The fact that Miguel and Juan were caught up in gang activity should not prevent them from gaining protection in the United States. Both children are remorseful about their prior acts. The PHR clinician who evaluated Miguel noted his desire to change, stating that he asked himself “who he had become?” Miguel expressed horror at his prior behavior and committed to bettering himself. Also, Juan recognizes that the gang activity was wrong and feels “a significant amount of remorse” for his involvement.
PHR’s evaluations of Miguel and Juan indicate that neither of the boys poses a danger to others. Both were involved with gangs at a very young age only because they saw no other option for protection from severe abuse. Nevertheless, they risked their lives in order to break the cycle of violence and reject the gang’s commands. As Miguel’s evaluation explains: “When faced with the possibility of renewed abuse from his uncle, he joined the gang for protection, which led him into illegal activities.” Miguel described his situation prior to moving out at the age of nine: “All I wanted was to be a child, but I was robbed of that.” PHR’s clinician concluded that Miguel’s decision was made because of his precarious situation and was influenced by his suffering from post-traumatic stress disorder and depression due to his abuse and neglect. Miguel’s desire and commitment to change, including his participation in therapy and consistently following his medication treatment plan, were mentioned in the clinician’s report to further illustrate that he should be allowed to remain in an environment where he can fully recover.

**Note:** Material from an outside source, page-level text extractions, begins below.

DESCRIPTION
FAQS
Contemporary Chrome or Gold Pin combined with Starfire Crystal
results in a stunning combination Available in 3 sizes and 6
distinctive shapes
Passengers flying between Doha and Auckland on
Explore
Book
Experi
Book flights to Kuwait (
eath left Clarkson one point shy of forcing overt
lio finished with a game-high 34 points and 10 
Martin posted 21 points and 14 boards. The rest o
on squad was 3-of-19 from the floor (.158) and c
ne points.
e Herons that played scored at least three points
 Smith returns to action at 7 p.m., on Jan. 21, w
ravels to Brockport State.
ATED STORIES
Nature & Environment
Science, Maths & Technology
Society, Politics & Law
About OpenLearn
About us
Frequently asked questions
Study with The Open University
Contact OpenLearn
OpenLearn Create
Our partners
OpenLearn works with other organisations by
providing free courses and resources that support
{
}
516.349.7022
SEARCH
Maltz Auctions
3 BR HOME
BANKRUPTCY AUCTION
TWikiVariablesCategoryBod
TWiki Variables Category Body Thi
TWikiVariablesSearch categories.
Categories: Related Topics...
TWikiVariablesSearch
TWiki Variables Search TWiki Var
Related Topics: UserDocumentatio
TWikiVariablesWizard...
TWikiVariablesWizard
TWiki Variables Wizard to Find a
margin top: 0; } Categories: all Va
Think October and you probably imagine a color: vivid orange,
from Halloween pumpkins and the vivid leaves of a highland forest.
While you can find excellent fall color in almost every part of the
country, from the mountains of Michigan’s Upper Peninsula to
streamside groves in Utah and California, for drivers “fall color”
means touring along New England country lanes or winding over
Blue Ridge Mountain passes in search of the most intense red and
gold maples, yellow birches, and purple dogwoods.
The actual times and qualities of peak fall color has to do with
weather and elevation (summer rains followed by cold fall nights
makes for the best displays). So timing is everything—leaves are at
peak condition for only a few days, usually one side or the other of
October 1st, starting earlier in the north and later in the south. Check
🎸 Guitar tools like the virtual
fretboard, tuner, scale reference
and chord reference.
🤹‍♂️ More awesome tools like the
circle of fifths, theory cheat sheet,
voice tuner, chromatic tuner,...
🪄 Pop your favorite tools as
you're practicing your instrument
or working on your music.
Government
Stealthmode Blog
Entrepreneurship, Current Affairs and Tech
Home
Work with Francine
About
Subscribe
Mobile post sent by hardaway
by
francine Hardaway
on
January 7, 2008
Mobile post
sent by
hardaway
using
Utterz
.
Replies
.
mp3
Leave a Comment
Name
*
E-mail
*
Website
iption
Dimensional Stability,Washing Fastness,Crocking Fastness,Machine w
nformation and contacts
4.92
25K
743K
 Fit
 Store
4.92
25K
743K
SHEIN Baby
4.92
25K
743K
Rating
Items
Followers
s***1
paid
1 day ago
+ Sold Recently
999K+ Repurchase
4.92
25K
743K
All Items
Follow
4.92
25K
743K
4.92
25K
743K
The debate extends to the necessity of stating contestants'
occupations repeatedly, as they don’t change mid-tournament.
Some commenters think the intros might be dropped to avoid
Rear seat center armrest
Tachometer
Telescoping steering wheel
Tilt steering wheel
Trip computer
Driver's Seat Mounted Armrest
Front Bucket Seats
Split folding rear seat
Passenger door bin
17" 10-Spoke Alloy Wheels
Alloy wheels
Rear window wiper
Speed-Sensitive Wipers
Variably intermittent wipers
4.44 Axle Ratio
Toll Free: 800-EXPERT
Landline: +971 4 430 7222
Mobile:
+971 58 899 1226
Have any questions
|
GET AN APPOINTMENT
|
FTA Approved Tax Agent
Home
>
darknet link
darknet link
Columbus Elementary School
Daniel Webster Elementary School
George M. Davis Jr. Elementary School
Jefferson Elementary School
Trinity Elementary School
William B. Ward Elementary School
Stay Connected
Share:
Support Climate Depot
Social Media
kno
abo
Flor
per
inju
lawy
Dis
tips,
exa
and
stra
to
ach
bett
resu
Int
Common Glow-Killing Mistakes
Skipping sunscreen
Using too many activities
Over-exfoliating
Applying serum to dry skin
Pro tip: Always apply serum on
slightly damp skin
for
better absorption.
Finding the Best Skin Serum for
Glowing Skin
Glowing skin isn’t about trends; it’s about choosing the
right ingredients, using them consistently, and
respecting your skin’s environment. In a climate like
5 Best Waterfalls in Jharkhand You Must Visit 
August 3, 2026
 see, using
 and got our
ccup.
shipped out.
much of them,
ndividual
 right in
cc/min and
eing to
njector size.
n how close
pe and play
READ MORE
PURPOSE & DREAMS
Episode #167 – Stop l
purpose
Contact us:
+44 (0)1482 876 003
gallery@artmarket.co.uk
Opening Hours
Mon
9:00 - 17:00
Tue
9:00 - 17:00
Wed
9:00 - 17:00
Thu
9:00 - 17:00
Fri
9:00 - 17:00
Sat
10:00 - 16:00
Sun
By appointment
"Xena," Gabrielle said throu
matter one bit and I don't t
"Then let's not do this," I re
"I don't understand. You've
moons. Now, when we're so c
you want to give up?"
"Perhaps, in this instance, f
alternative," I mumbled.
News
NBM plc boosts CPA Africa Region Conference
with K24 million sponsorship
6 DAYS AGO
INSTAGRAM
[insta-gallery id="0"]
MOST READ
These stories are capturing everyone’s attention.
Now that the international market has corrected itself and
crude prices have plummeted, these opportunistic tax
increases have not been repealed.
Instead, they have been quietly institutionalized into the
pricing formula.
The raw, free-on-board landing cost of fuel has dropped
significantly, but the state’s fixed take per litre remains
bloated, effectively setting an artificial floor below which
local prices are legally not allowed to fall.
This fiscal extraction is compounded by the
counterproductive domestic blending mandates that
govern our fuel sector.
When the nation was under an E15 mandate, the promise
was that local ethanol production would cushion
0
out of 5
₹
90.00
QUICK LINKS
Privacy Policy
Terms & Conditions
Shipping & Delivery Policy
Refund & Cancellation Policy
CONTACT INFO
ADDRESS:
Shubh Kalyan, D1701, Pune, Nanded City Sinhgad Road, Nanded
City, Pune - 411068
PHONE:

The clinician evaluating Juan specifically examined his risk for violence and criminal behavior. The evaluation explains that Juan “demonstrated adequate regard for rules and for the rights of others.” Though he knows that his involvement in gang activity was wrong, he noted that he never became a “full-fledged member” and has no intention of participating in future gang activity. The clinician found that Juan “does not present with major criminogenic risk factors” and deemed his narrative and fear credible.
Taking a trauma-informed approach, it is clear that children like Miguel and Juan need protection and care to recover from their traumatic pasts. They deserve fair access to the U.S. asylum process, and safety while their pleas for protection are being considered.
*Names have been changed.
 Gang conscription is not a classic asylum claim, but it has been recognized numerous times in U.S. jurisprudence. For example, in the cases Quiroz Parada v. Sessions, No. 13-73967, 1, 17 (9th Cir. 2018) and Lukwago v. Ashcroft, 329 F.3d 157, 170 (3rd Cir. 2003), children were conscripted by gangs on account of their membership in a particular social group, which was defined as “Minors in Northern Triangle countries between the ages of 10 and 15 who lack protection due to abuse and neglect by family members charged with their care.”